*** Opening of Exercise data ***
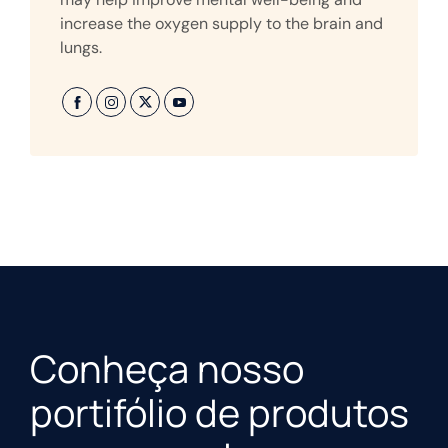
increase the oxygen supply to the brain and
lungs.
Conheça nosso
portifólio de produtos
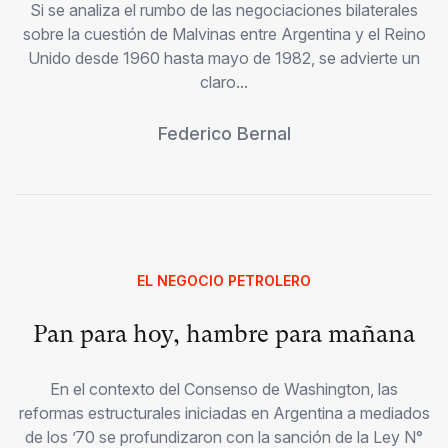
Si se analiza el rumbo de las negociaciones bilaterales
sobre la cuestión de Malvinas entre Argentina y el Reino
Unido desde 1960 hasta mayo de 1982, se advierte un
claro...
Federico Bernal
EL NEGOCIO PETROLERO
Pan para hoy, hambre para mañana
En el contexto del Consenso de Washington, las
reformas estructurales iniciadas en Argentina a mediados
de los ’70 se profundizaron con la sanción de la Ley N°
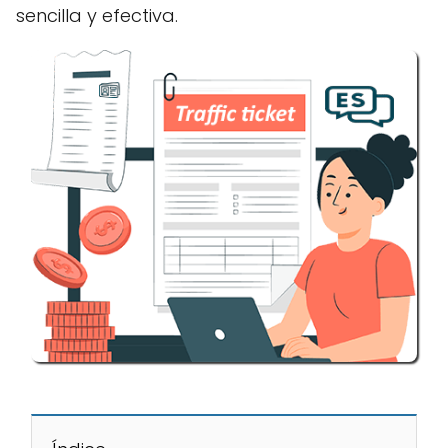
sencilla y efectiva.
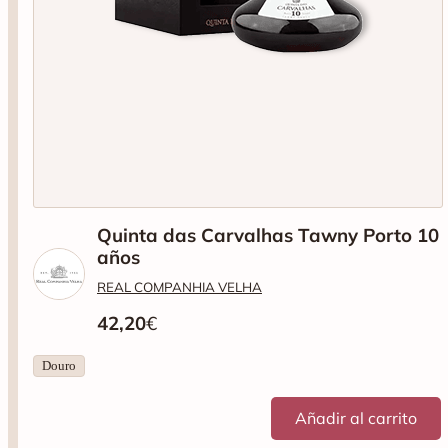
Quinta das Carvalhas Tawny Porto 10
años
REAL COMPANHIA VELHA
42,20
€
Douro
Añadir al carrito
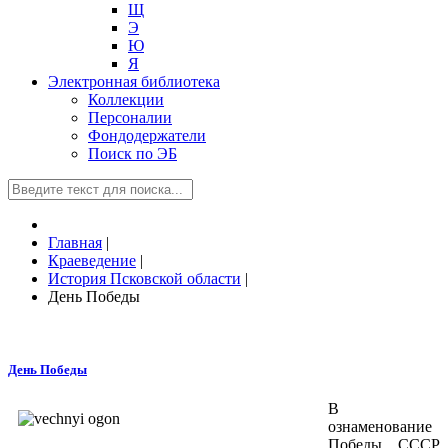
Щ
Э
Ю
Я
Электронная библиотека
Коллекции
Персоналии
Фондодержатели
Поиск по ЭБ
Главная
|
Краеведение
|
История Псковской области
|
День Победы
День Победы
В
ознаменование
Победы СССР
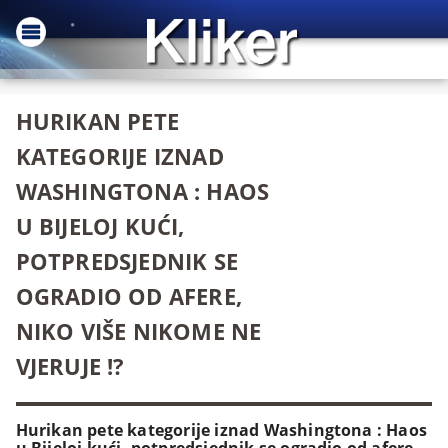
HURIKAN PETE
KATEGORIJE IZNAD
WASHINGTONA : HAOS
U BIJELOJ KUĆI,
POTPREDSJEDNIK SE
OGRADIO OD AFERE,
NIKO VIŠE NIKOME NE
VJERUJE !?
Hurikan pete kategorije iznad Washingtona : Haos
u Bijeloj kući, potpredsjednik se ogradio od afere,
*** Close of Exercise data ***
*** Opening of Exercise data ***
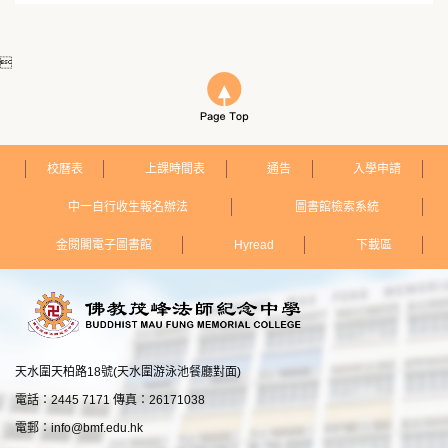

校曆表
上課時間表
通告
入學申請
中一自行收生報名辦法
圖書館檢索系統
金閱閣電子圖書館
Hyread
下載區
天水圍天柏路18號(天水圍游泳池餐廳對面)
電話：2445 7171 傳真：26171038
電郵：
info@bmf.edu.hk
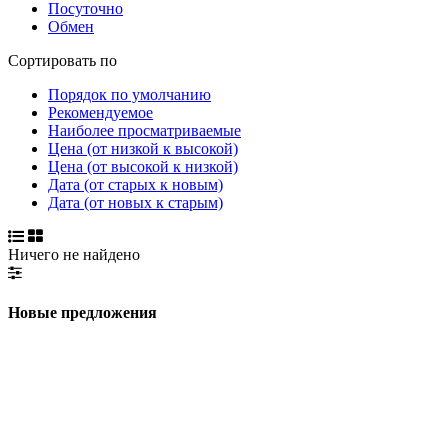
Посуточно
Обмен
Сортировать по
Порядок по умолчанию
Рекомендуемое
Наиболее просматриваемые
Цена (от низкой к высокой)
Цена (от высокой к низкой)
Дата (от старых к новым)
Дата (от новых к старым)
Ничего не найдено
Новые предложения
*** Close of Exercise data ***
» Requirement
The answer must be every line from the entries above that holds the string "низкой".

» The answer
Цена (от низкой к высокой)
Цена (от высокой к низкой)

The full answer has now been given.